Hey guys, my name is Madeline, but you can call me Mads for short. I’ll answer to either. This article is just me pretending to be Carrie Bradshaw, which means I have to pretend that I have even seen an episode of Sex and the City. (I have not and, in fact, had to look up if it was Sex and the City or Sex in the City because I was not sure). Unlike Carrie Bradshaw, (or my possibly inaccurate view of Carrie Bradshaw) I am perpetually single.
However, just yesterday, a momentous event occurred in my life. I was walking to the Huddle at around 7 p.m., and I held the front door open for the person behind me, like my good Catholic school training taught me to do.
Little did I know that this small act could lead to the biggest moment in my life so far, for I held the door open for a cute guy. Wow! Ring the alarm. And that is not even the best part. This man, who must also have been taught well by his own Catholic school upbringing, responded with “thanks.”

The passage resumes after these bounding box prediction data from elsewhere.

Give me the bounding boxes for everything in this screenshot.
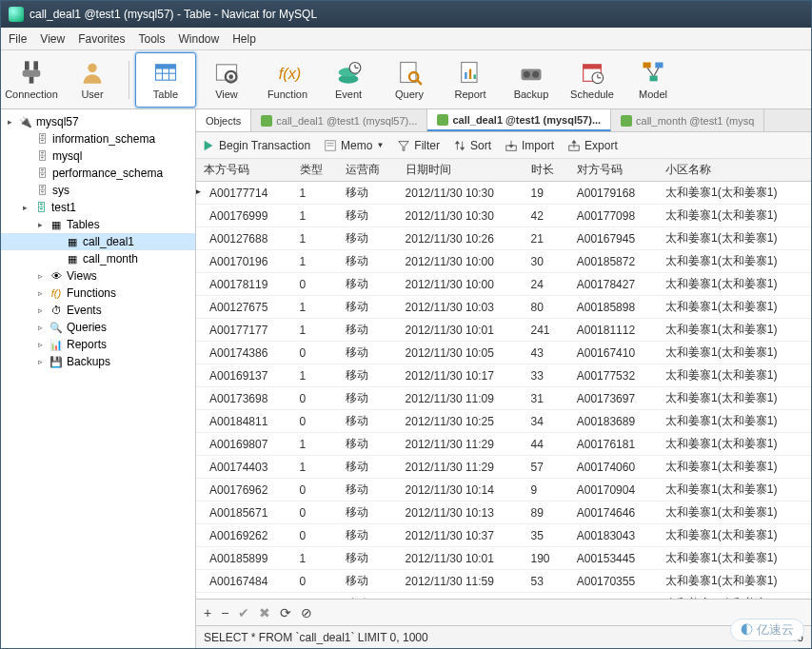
cell[interactable]: 9 xyxy=(524,479,569,502)
cell[interactable]: 1 xyxy=(292,250,338,273)
cell[interactable]: 0 xyxy=(292,342,338,364)
cell[interactable]: 190 xyxy=(524,547,569,570)
column-header[interactable]: 类型 xyxy=(292,159,338,182)
tool-event[interactable]: Event xyxy=(318,52,379,108)
table-row[interactable]: A001744031移动2012/11/30 11:2957A00174060太… xyxy=(196,456,811,479)
tool-view[interactable]: View xyxy=(196,52,257,108)
table-row[interactable]: A001856710移动2012/11/30 10:1389A00174646太… xyxy=(196,502,811,524)
cell[interactable]: 43 xyxy=(524,342,569,364)
cell[interactable]: A00174403 xyxy=(196,456,292,479)
sort-button[interactable]: Sort xyxy=(453,139,491,152)
stop-button[interactable]: ⊘ xyxy=(301,605,312,620)
cell[interactable]: 57 xyxy=(524,456,569,479)
tool-backup[interactable]: Backup xyxy=(501,52,562,108)
menu-help[interactable]: Help xyxy=(232,32,256,46)
cell[interactable]: A00185899 xyxy=(196,547,292,570)
table-row[interactable]: A001276881移动2012/11/30 10:2621A00167945太… xyxy=(196,227,811,250)
filter-button[interactable]: Filter xyxy=(397,139,440,152)
column-header[interactable]: 本方号码 xyxy=(196,159,292,182)
column-header[interactable]: 运营商 xyxy=(338,159,398,182)
cell[interactable]: A00181112 xyxy=(569,319,658,342)
cell[interactable]: 2012/11/30 10:30 xyxy=(398,182,524,205)
tool-model[interactable]: Model xyxy=(623,52,683,108)
tab-2-active[interactable]: call_deal1 @test1 (mysql57)... xyxy=(427,109,611,131)
cell[interactable]: 1 xyxy=(292,227,338,250)
cell[interactable]: 0 xyxy=(292,479,338,502)
cell[interactable]: A00174543 xyxy=(196,593,292,600)
cell[interactable]: 移动 xyxy=(338,364,398,387)
cell[interactable]: A00174386 xyxy=(196,342,292,364)
cell[interactable]: 太和姜寨1(太和姜寨1) xyxy=(658,547,811,570)
cell[interactable]: 2012/11/30 10:26 xyxy=(398,227,524,250)
memo-button[interactable]: Memo▼ xyxy=(324,139,384,152)
cell[interactable]: A00173697 xyxy=(569,387,658,410)
cell[interactable]: 2012/11/30 10:03 xyxy=(398,296,524,319)
import-button[interactable]: Import xyxy=(505,139,554,152)
cell[interactable]: A00179168 xyxy=(569,182,658,205)
remove-row-button[interactable]: − xyxy=(221,605,228,620)
cell[interactable]: 80 xyxy=(524,296,569,319)
cell[interactable]: A00178119 xyxy=(196,273,292,296)
cell[interactable]: 太和姜寨1(太和姜寨1) xyxy=(658,182,811,205)
cell[interactable]: 42 xyxy=(524,205,569,227)
cell[interactable]: 1 xyxy=(292,319,338,342)
cell[interactable]: 21 xyxy=(524,227,569,250)
export-button[interactable]: Export xyxy=(567,139,618,152)
cell[interactable]: 31 xyxy=(524,387,569,410)
cell[interactable]: 移动 xyxy=(338,205,398,227)
cell[interactable]: 2012/11/30 10:13 xyxy=(398,502,524,524)
cell[interactable]: A00127675 xyxy=(196,296,292,319)
cell[interactable]: 移动 xyxy=(338,182,398,205)
cell[interactable]: A00169262 xyxy=(196,524,292,547)
tab-1[interactable]: call_deal1 @test1 (mysql57)... xyxy=(251,109,427,131)
cell[interactable]: A00176999 xyxy=(196,205,292,227)
tree-functions[interactable]: ▹f()Functions xyxy=(1,285,195,302)
cell[interactable]: 2012/11/30 10:01 xyxy=(398,319,524,342)
cell[interactable]: A00177714 xyxy=(196,182,292,205)
cell[interactable]: 2012/11/30 10:14 xyxy=(398,479,524,502)
cell[interactable]: 1 xyxy=(292,433,338,456)
menu-view[interactable]: View xyxy=(40,32,65,46)
cell[interactable]: 44 xyxy=(524,433,569,456)
cell[interactable]: A00184811 xyxy=(196,410,292,433)
menu-file[interactable]: File xyxy=(9,32,27,46)
table-row[interactable]: A001691371移动2012/11/30 10:1733A00177532太… xyxy=(196,364,811,387)
cell[interactable]: A00167484 xyxy=(196,570,292,593)
cell[interactable]: 太和姜寨1(太和姜寨1) xyxy=(658,319,811,342)
menu-window[interactable]: Window xyxy=(179,32,220,46)
cell[interactable]: 34 xyxy=(524,410,569,433)
cell[interactable]: A00153445 xyxy=(569,547,658,570)
cell[interactable]: 30 xyxy=(524,250,569,273)
cell[interactable]: A00178427 xyxy=(569,273,658,296)
tree-db[interactable]: 🗄information_schema xyxy=(1,130,195,148)
cell[interactable]: 35 xyxy=(524,524,569,547)
add-row-button[interactable]: + xyxy=(204,605,211,620)
menu-tools[interactable]: Tools xyxy=(139,32,166,46)
cell[interactable]: 太和姜寨1(太和姜寨1) xyxy=(658,410,811,433)
cell[interactable]: 2012/11/30 10:00 xyxy=(398,250,524,273)
tree-views[interactable]: ▹👁Views xyxy=(1,267,195,285)
column-header[interactable]: 时长 xyxy=(524,159,569,182)
cell[interactable]: 2012/11/30 11:59 xyxy=(398,570,524,593)
cell[interactable]: A00169807 xyxy=(196,433,292,456)
cell[interactable]: A00176181 xyxy=(569,433,658,456)
cell[interactable]: A00167945 xyxy=(569,227,658,250)
table-row[interactable]: A001692620移动2012/11/30 10:3735A00183043太… xyxy=(196,524,811,547)
cell[interactable]: 太和姜寨1(太和姜寨1) xyxy=(658,570,811,593)
tree-tables[interactable]: ▸▦Tables xyxy=(1,216,195,233)
cell[interactable]: 2012/11/30 10:25 xyxy=(398,410,524,433)
table-row[interactable]: A001674840移动2012/11/30 11:5953A00170355太… xyxy=(196,570,811,593)
cell[interactable]: A00185671 xyxy=(196,502,292,524)
cell[interactable]: 2012/11/30 10:17 xyxy=(398,364,524,387)
nav-tree[interactable]: ▸🔌mysql57 🗄information_schema 🗄mysql 🗄pe… xyxy=(1,109,196,648)
table-row[interactable]: A001736980移动2012/11/30 11:0931A00173697太… xyxy=(196,387,811,410)
cell[interactable]: 1 xyxy=(292,182,338,205)
cell[interactable]: 移动 xyxy=(338,502,398,524)
cell[interactable]: 19 xyxy=(524,182,569,205)
tree-db[interactable]: 🗄sys xyxy=(1,182,195,199)
table-row[interactable]: A001848110移动2012/11/30 10:2534A00183689太… xyxy=(196,410,811,433)
cell[interactable]: 2012/11/30 11:09 xyxy=(398,387,524,410)
tree-conn[interactable]: ▸🔌mysql57 xyxy=(1,113,195,130)
table-row[interactable]: A001777141移动2012/11/30 10:3019A00179168太… xyxy=(196,182,811,205)
cell[interactable]: A00173698 xyxy=(196,387,292,410)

Our eyes met in a fleeting moment of passion and I quickly turned away to hide the smile creeping on my face.
Yes, this was only a small moment, but in my head, it is now so much more. Dear kind sir, I do not know your name, and only barely remember your face, but you have made a lasting impact. If you are out there, feel free to contact me. If you are a white, tall, lanky kid with brown hair who looks like his father is a lawyer, and was in LaFun at some point, still feel free to contact me.
Even if you do not reach out, that is okay, because in my head, we are booking the Basilica in 2022 for a spring wedding. It won’t be all smooth sailing in our relationship. There will be extended years of sharing one goddamn sink in a one bedroom apartment—can you clean up your toothpaste residue just once in a while?—but our fights will only drain our will to look for anything more emotionally fulfilling. And, ultimately, we will always decide to stay together just to keep the Notre Dame tradition alive. I’ll yell at you for still mentioning your ex-girlfriend, and you will shout back at me for being too clingy and selfish.
Eventually, we will separately and privately realize that we can do no better than each other, book the Basilica for the aforementioned season and year, and get married before hopefully settling in a north shore suburb of Chicago. You will work for a top four consulting company (not anything else I stg), and I will raise our two children, Charlie and Emma, while staying at home and writing my soon-to-be best selling novel.
We will want to get divorced after some time, but we will stay together and focus on our kids, who will definitely be going to Notre Dame or at least Boston College. I will cry when we drop off Emma at the newest Welsh/Walsh dorm, and you will comfort me before surprising me with an all-inclusive cruise to the Caribbean. Our kids will be successful, and we will retire to Naples, Florida, on the fiftieth anniversary of our love’s unceremonious death. A true romantic tale.
But for now, you are just the guy who said thank you for when I propped the door open. Call me. My favorite hobby is overthinking.